# Problem details
What follows is a set of records. Retype them exactly, leaving out the pictures.

[[ Dataset content open ]]

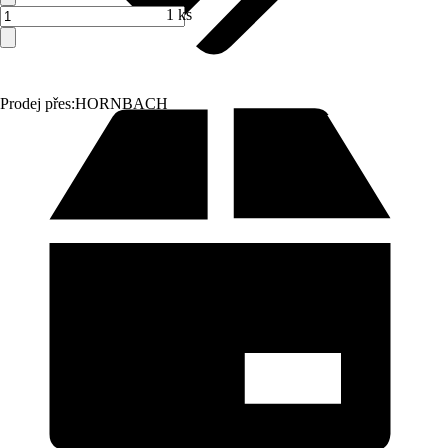
1 ks
Prodej přes:
HORNBACH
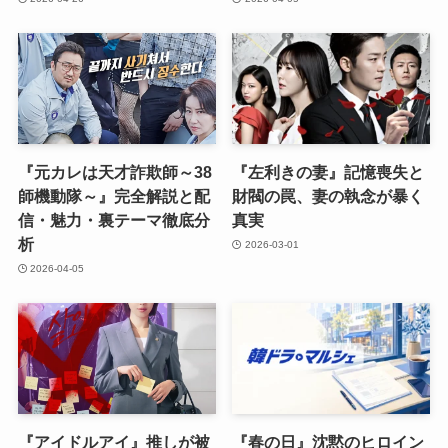
『元カレは天才詐欺師～38
『左利きの妻』記憶喪失と
師機動隊～』完全解説と配
財閥の罠、妻の執念が暴く
信・魅力・裏テーマ徹底分
真実
析
2026-03-01
2026-04-05
『アイドルアイ』推しが被
『春の日』沈黙のヒロイン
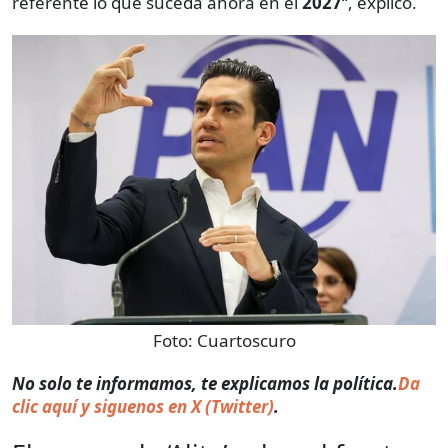
referente lo que suceda ahora en el
2027
“, explicó.
Foto:
Cuartoscuro
​​No solo te informamos, te explicamos la política.
Da
clic aquí y siguenos en X (Twitter)
.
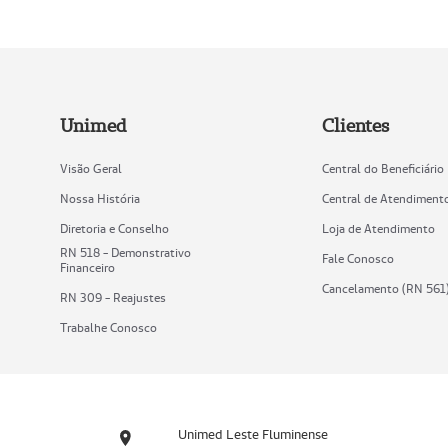
Unimed
Clientes
Visão Geral
Central do Beneficiário
Nossa História
Central de Atendiment
Diretoria e Conselho
Loja de Atendimento
RN 518 - Demonstrativo
Fale Conosco
Financeiro
Cancelamento (RN 561
RN 309 - Reajustes
Trabalhe Conosco
Unimed Leste Fluminense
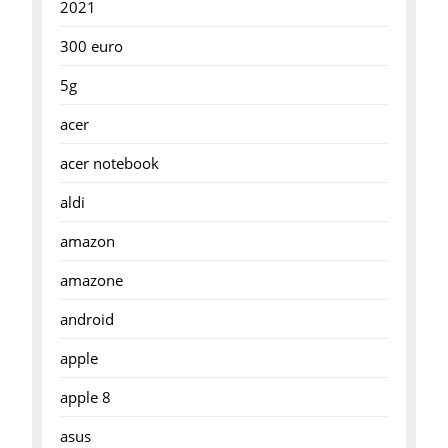
2021
300 euro
5g
acer
acer notebook
aldi
amazon
amazone
android
apple
apple 8
asus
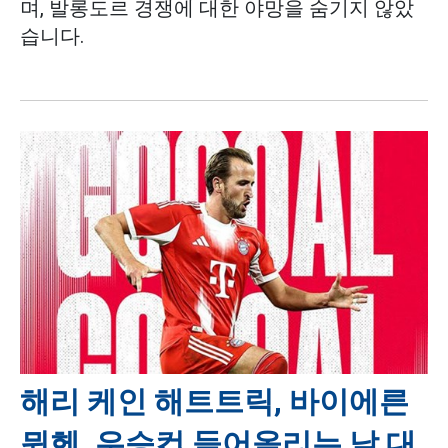
며, 발롱도르 경쟁에 대한 야망을 숨기지 않았
습니다.
해리 케인 해트트릭, 바이에른
뮌헨, 우승컵 들어올리는 날 대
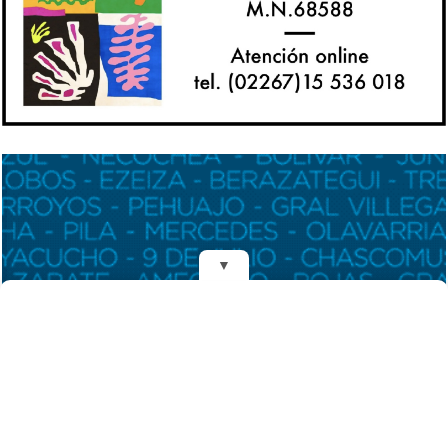
▼
REDES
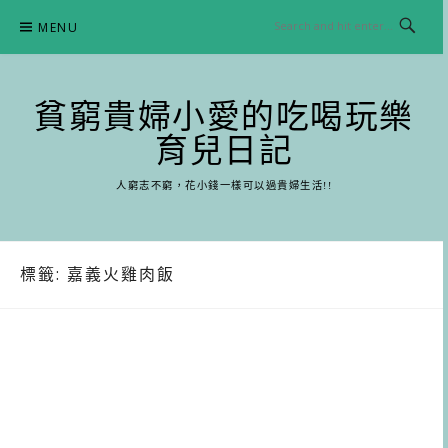
Skip
MENU
to
content
貧窮貴婦小愛的吃喝玩樂
育兒日記
人窮志不窮，花小錢一樣可以過貴婦生活!!
標籤:
嘉義火雞肉飯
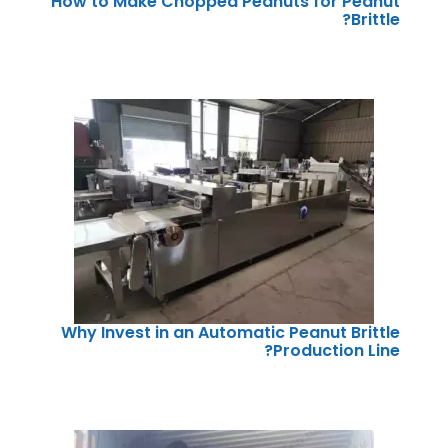
How to Make Chopped Peanuts for Peanut
Brittle?
Why Invest in an Automatic Peanut Brittle
Production Line?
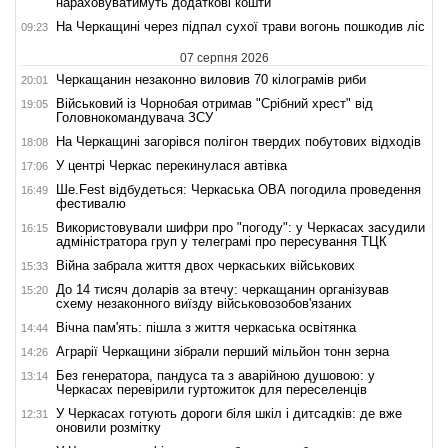
нараховуватимуть додаткові кошти
На Черкащині через підпал сухої трави вогонь пошкодив ліс
09:23
07 серпня 2026
Черкащанин незаконно виловив 70 кілограмів риби
20:01
Військовий із Чорнобая отримав "Срібний хрест" від
19:05
Головнокомандувача ЗСУ
На Черкащині загорівся полігон твердих побутових відходів
18:08
У центрі Черкас перекинулася автівка
17:06
Ше.Fest відбудеться: Черкаська ОВА погодила проведення
16:49
фестивалю
Використовували шифри про "погоду": у Черкасах засудили
16:15
адміністратора груп у телеграмі про пересування ТЦК
Війна забрала життя двох черкаських військових
15:33
До 14 тисяч доларів за втечу: черкащанин організував
15:20
схему незаконного виїзду військовозобов'язаних
Вічна пам'ять: пішла з життя черкаська освітянка
14:44
Аграрії Черкащини зібрали перший мільйон тонн зерна
14:26
Без генератора, пандуса та з аварійною душовою: у
13:14
Черкасах перевірили гуртожиток для переселенців
У Черкасах готують дороги біля шкіл і дитсадків: де вже
12:31
оновили розмітку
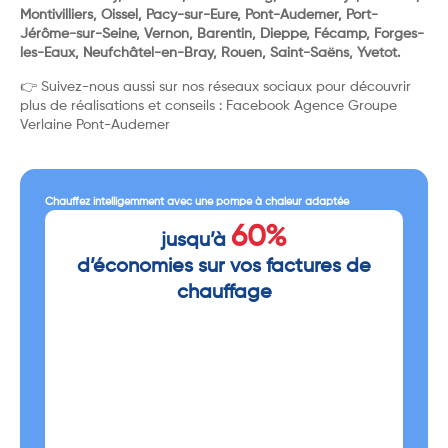
Montivilliers, Oissel, Pacy-sur-Eure, Pont-Audemer, Port-
Jérôme-sur-Seine, Vernon, Barentin, Dieppe, Fécamp, Forges-
les-Eaux, Neufchâtel-en-Bray, Rouen, Saint-Saëns, Yvetot.
👉 Suivez-nous aussi sur nos réseaux sociaux pour découvrir
plus de réalisations et conseils :
Facebook Agence Groupe
Verlaine Pont-Audemer
Chauffez intelligemment avec une pompe à chaleur adaptée
60%
jusqu’à
d’économies sur vos factures de
chauffage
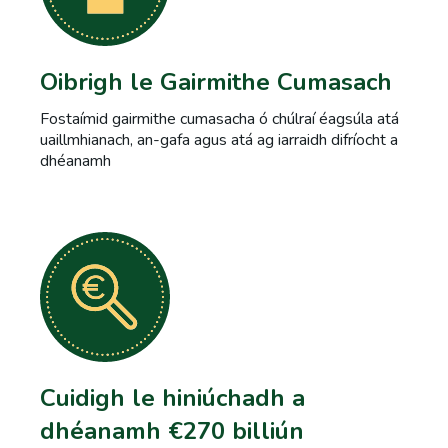
Oibrigh le Gairmithe Cumasach
Fostaímid gairmithe cumasacha ó chúlraí éagsúla atá
uaillmhianach, an-gafa agus atá ag iarraidh difríocht a
dhéanamh
Cuidigh le hiniúchadh a
dhéanamh €270 billiún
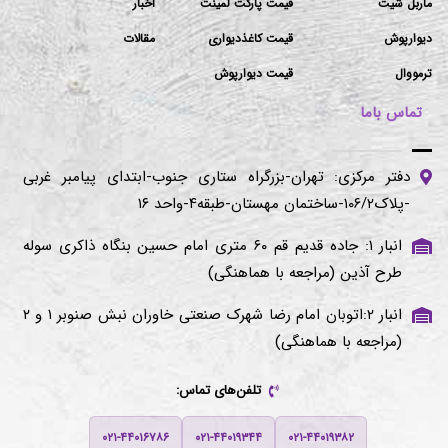
ماربل شیت
قیمت پارکت لمینت
اخبار
دیوارپوش
قیمت کاغذدیواری
مقالات
ترمووال
قیمت دیوارپوش
تماس باما
دفتر مرکزی: تهران-بزرگراه ستاری جنوب-ابتدای پیامبر غربی
-پلاک۱۰۶/۲-ساختمان مهستان-طبقه۴-واحد ۱۶
انبار ۱: جاده قدیم قم ۶۰ متری امام حسین بنگاه ذاکری سوله
طرح آذین (مراجعه با هماهنگی)
انبار ۲:اتوبان امام رضا شهرک صنعتی خاوران نبش صنوبر ۱ و ۲
(مراجعه با هماهنگی)
تلفن‌های تماس:
۰۲۱-۴۴۰۱۶۷۸۶
۰۲۱-۴۴۰۱۹۳۴۴
۰۲۱-۴۴۰۱۹۳۸۲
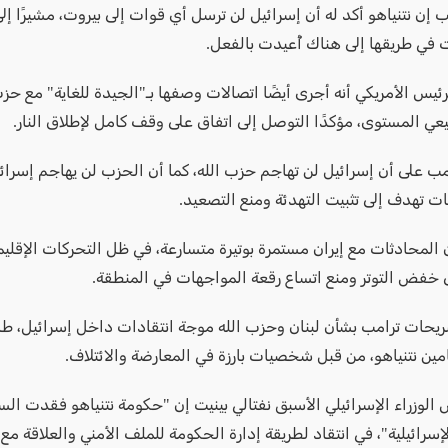
 إن نتنياهو أكد له أن إسرائيل لن ترسل أي قوات إلى بيروت، مشيرًا إل
 في طريقها إلى هناك أُعيدت بالفعل.
يس الأمريكي أنه أجرى أيضًا اتصالات وصفها بـ"الجيدة للغاية" مع حزب
يعي المستوى، مؤكدًا التوصل إلى اتفاق على وقف كامل لإطلاق النار.
ب على أن إسرائيل لن تهاجم حزب الله، كما أن الحزب لن يهاجم إسرائي
ات تهدف إلى تثبيت التهدئة ومنع التصعيد.
 المحادثات مع إيران مستمرة بوتيرة متسارعة، في ظل التحركات الإقليم
لى خفض التوتر ومنع اتساع رقعة المواجهات في المنطقة.
ريحات ترامب بشأن لبنان وحزب الله موجة انتقادات داخل إسرائيل، ط
يامين نتنياهو، من قبل شخصيات بارزة في المعارضة والائتلاف.
 الوزراء الإسرائيلي الأسبق نفتالي بينيت إن "حكومة نتنياهو فقدت ال
إسرائيلية"، في انتقاد لطريقة إدارة الحكومة للملف الأمني والعلاقة مع 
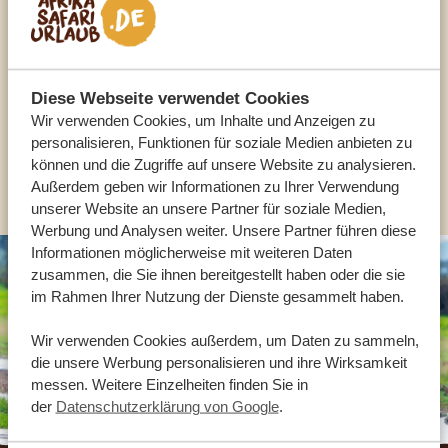
UNSERE EXPERTEN HELFEN IHNEN GERN
Diese Webseite verwendet Cookies
DE:
+49 3222 1850 795
Wir verwenden Cookies, um Inhalte und Anzeigen zu
personalisieren, Funktionen für soziale Medien anbieten zu
können und die Zugriffe auf unsere Website zu analysieren.
ANDERE LÄNDER
Außerdem geben wir Informationen zu Ihrer Verwendung
unserer Website an unsere Partner für soziale Medien,
Werbung und Analysen weiter. Unsere Partner führen diese
Informationen möglicherweise mit weiteren Daten
zusammen, die Sie ihnen bereitgestellt haben oder die sie
im Rahmen Ihrer Nutzung der Dienste gesammelt haben.
Wir verwenden Cookies außerdem, um Daten zu sammeln,
die unsere Werbung personalisieren und ihre Wirksamkeit
messen. Weitere Einzelheiten finden Sie in
der
Datenschutzerklärung von Google
.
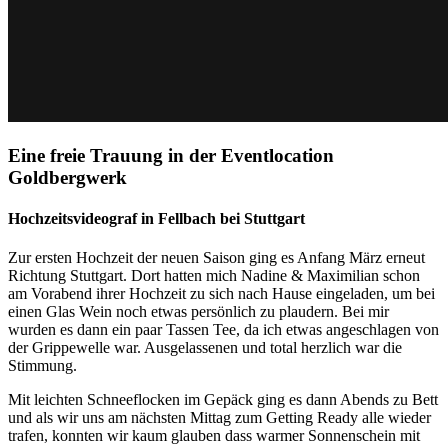
Eine freie Trauung in der Eventlocation
Goldbergwerk
Hochzeitsvideograf in Fellbach bei Stuttgart
Zur ersten Hochzeit der neuen Saison ging es Anfang März erneut
Richtung Stuttgart. Dort hatten mich Nadine & Maximilian schon
am Vorabend ihrer Hochzeit zu sich nach Hause eingeladen, um bei
einen Glas Wein noch etwas persönlich zu plaudern. Bei mir
wurden es dann ein paar Tassen Tee, da ich etwas angeschlagen von
der Grippewelle war. Ausgelassenen und total herzlich war die
Stimmung.
Mit leichten Schneeflocken im Gepäck ging es dann Abends zu Bett
und als wir uns am nächsten Mittag zum Getting Ready alle wieder
trafen, konnten wir kaum glauben dass warmer Sonnenschein mit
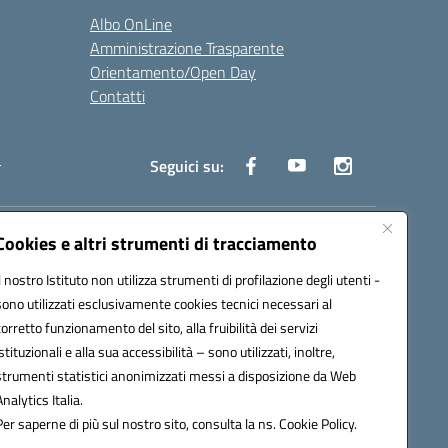
Albo OnLine
Amministrazione Trasparente
Orientamento/Open Day
Contatti
i
Seguici su:
Cookies e altri strumenti di tracciamento
ata (PEC):
batd220004@pec.istruzione.it
Il nostro Istituto non utilizza strumenti di profilazione degli utenti -
sono utilizzati esclusivamente cookies tecnici necessari al
corretto funzionamento del sito, alla fruibilità dei servizi
istituzionali e alla sua accessibilità – sono utilizzati, inoltre,
strumenti statistici anonimizzati messi a disposizione da Web
Analytics Italia.
Per saperne di più sul nostro sito, consulta la ns. Cookie Policy.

[[ Dataset content closed ]]

# Answer box
1 ks
Prodej přes:
HORNBACH
『元カレは天才詐欺師～38
『左利きの妻』記憶喪失と
師機動隊～』完全解説と配
財閥の罠、妻の執念が暴く
信・魅力・裏テーマ徹底分
真実
析
2026-03-01
2026-04-05
『アイドルアイ』推しが被
『春の日』沈黙のヒロイン
referente lo que suceda ahora en el
2027
“, explicó.
Foto:
Cuartoscuro
​​No solo te informamos, te explicamos la política.
Da
clic aquí y siguenos en X (Twitter)
.
Unimed
Clientes
Visão Geral
Central do Beneficiário
Nossa História
Central de Atendiment
Diretoria e Conselho
Loja de Atendimento
RN 518 - Demonstrativo
Fale Conosco
Financeiro
Cancelamento (RN 561
RN 309 - Reajustes
Trabalhe Conosco
Unimed Leste Fluminense
2021
300 euro
5g
acer
acer notebook
aldi
amazon
amazone
android
apple
apple 8
asus
며, 발롱도르 경쟁에 대한 야망을 숨기지 않았
습니다.
해리 케인 해트트릭, 바이에른
뮌헨, 우승컵 들어올리는 날 대
▼
REDES
Skip
MENU
to
content
貧窮貴婦小愛的吃喝玩樂
育兒日記
人窮志不窮，花小錢一樣可以過貴婦生活!!
標籤:
嘉義火雞肉飯
How to Make Chopped Peanuts for Peanut
Brittle?
Why Invest in an Automatic Peanut Brittle
Production Line?
нараховуватимуть додаткові кошти
На Черкащині через підпал сухої трави вогонь пошкодив ліс
09:23
07 серпня 2026
Черкащанин незаконно виловив 70 кілограмів риби
20:01
Військовий із Чорнобая отримав "Срібний хрест" від
19:05
Головнокомандувача ЗСУ
На Черкащині загорівся полігон твердих побутових відходів
18:08
У центрі Черкас перекинулася автівка
17:06
Ше.Fest відбудеться: Черкаська ОВА погодила проведення
16:49
фестивалю
Використовували шифри про "погоду": у Черкасах засудили
16:15
адміністратора груп у телеграмі про пересування ТЦК
Війна забрала життя двох черкаських військових
15:33
До 14 тисяч доларів за втечу: черкащанин організував
15:20
схему незаконного виїзду військовозобов'язаних
Вічна пам'ять: пішла з життя черкаська освітянка
14:44
Аграрії Черкащини зібрали перший мільйон тонн зерна
14:26
Без генератора, пандуса та з аварійною душовою: у
13:14
Черкасах перевірили гуртожиток для переселенців
У Черкасах готують дороги біля шкіл і дитсадків: де вже
12:31
оновили розмітку
Montivilliers, Oissel, Pacy-sur-Eure, Pont-Audemer, Port-
Jérôme-sur-Seine, Vernon, Barentin, Dieppe, Fécamp, Forges-
les-Eaux, Neufchâtel-en-Bray, Rouen, Saint-Saëns, Yvetot.
👉 Suivez-nous aussi sur nos réseaux sociaux pour découvrir
plus de réalisations et conseils :
Facebook Agence Groupe
Verlaine Pont-Audemer
Chauffez intelligemment avec une pompe à chaleur adaptée
60%
jusqu’à
d’économies sur vos factures de
chauffage
Oibrigh le Gairmithe Cumasach
Fostaímid gairmithe cumasacha ó chúlraí éagsúla atá
uaillmhianach, an-gafa agus atá ag iarraidh difríocht a
dhéanamh
Cuidigh le hiniúchadh a
dhéanamh €270 billiún
ماربل شیت
قیمت پارکت لمینت
اخبار
دیوارپوش
قیمت کاغذدیواری
مقالات
ترمووال
قیمت دیوارپوش
تماس باما
دفتر مرکزی: تهران-بزرگراه ستاری جنوب-ابتدای پیامبر غربی
-پلاک۱۰۶/۲-ساختمان مهستان-طبقه۴-واحد ۱۶
انبار ۱: جاده قدیم قم ۶۰ متری امام حسین بنگاه ذاکری سوله
طرح آذین (مراجعه با هماهنگی)
انبار ۲:اتوبان امام رضا شهرک صنعتی خاوران نبش صنوبر ۱ و ۲
(مراجعه با هماهنگی)
تلفن‌های تماس:
۰۲۱-۴۴۰۱۶۷۸۶
۰۲۱-۴۴۰۱۹۳۴۴
۰۲۱-۴۴۰۱۹۳۸۲
 إن نتنياهو أكد له أن إسرائيل لن ترسل أي قوات إلى بيروت، مشيرًا إل
 في طريقها إلى هناك أُعيدت بالفعل.
يس الأمريكي أنه أجرى أيضًا اتصالات وصفها بـ"الجيدة للغاية" مع حزب
يعي المستوى، مؤكدًا التوصل إلى اتفاق على وقف كامل لإطلاق النار.
ب على أن إسرائيل لن تهاجم حزب الله، كما أن الحزب لن يهاجم إسرائي
ات تهدف إلى تثبيت التهدئة ومنع التصعيد.
 المحادثات مع إيران مستمرة بوتيرة متسارعة، في ظل التحركات الإقليم
لى خفض التوتر ومنع اتساع رقعة المواجهات في المنطقة.
ريحات ترامب بشأن لبنان وحزب الله موجة انتقادات داخل إسرائيل، ط
يامين نتنياهو، من قبل شخصيات بارزة في المعارضة والائتلاف.
 الوزراء الإسرائيلي الأسبق نفتالي بينيت إن "حكومة نتنياهو فقدت ال
إسرائيلية"، في انتقاد لطريقة إدارة الحكومة للملف الأمني والعلاقة مع 
UNSERE EXPERTEN HELFEN IHNEN GERN
Diese Webseite verwendet Cookies
DE:
+49 3222 1850 795
Wir verwenden Cookies, um Inhalte und Anzeigen zu
personalisieren, Funktionen für soziale Medien anbieten zu
können und die Zugriffe auf unsere Website zu analysieren.
ANDERE LÄNDER
Außerdem geben wir Informationen zu Ihrer Verwendung
unserer Website an unsere Partner für soziale Medien,
Werbung und Analysen weiter. Unsere Partner führen diese
Informationen möglicherweise mit weiteren Daten
zusammen, die Sie ihnen bereitgestellt haben oder die sie
im Rahmen Ihrer Nutzung der Dienste gesammelt haben.
Wir verwenden Cookies außerdem, um Daten zu sammeln,
die unsere Werbung personalisieren und ihre Wirksamkeit
messen. Weitere Einzelheiten finden Sie in
der
Datenschutzerklärung von Google
.
Eine freie Trauung in der Eventlocation
Goldbergwerk
Hochzeitsvideograf in Fellbach bei Stuttgart
Zur ersten Hochzeit der neuen Saison ging es Anfang März erneut
Richtung Stuttgart. Dort hatten mich Nadine & Maximilian schon
am Vorabend ihrer Hochzeit zu sich nach Hause eingeladen, um bei
einen Glas Wein noch etwas persönlich zu plaudern. Bei mir
wurden es dann ein paar Tassen Tee, da ich etwas angeschlagen von
der Grippewelle war. Ausgelassenen und total herzlich war die
Stimmung.
Mit leichten Schneeflocken im Gepäck ging es dann Abends zu Bett
und als wir uns am nächsten Mittag zum Getting Ready alle wieder
trafen, konnten wir kaum glauben dass warmer Sonnenschein mit
Albo OnLine
Amministrazione Trasparente
Orientamento/Open Day
Contatti
i
Seguici su:
Cookies e altri strumenti di tracciamento
ata (PEC):
batd220004@pec.istruzione.it
Il nostro Istituto non utilizza strumenti di profilazione degli utenti -
sono utilizzati esclusivamente cookies tecnici necessari al
corretto funzionamento del sito, alla fruibilità dei servizi
istituzionali e alla sua accessibilità – sono utilizzati, inoltre,
strumenti statistici anonimizzati messi a disposizione da Web
Analytics Italia.
Per saperne di più sul nostro sito, consulta la ns. Cookie Policy.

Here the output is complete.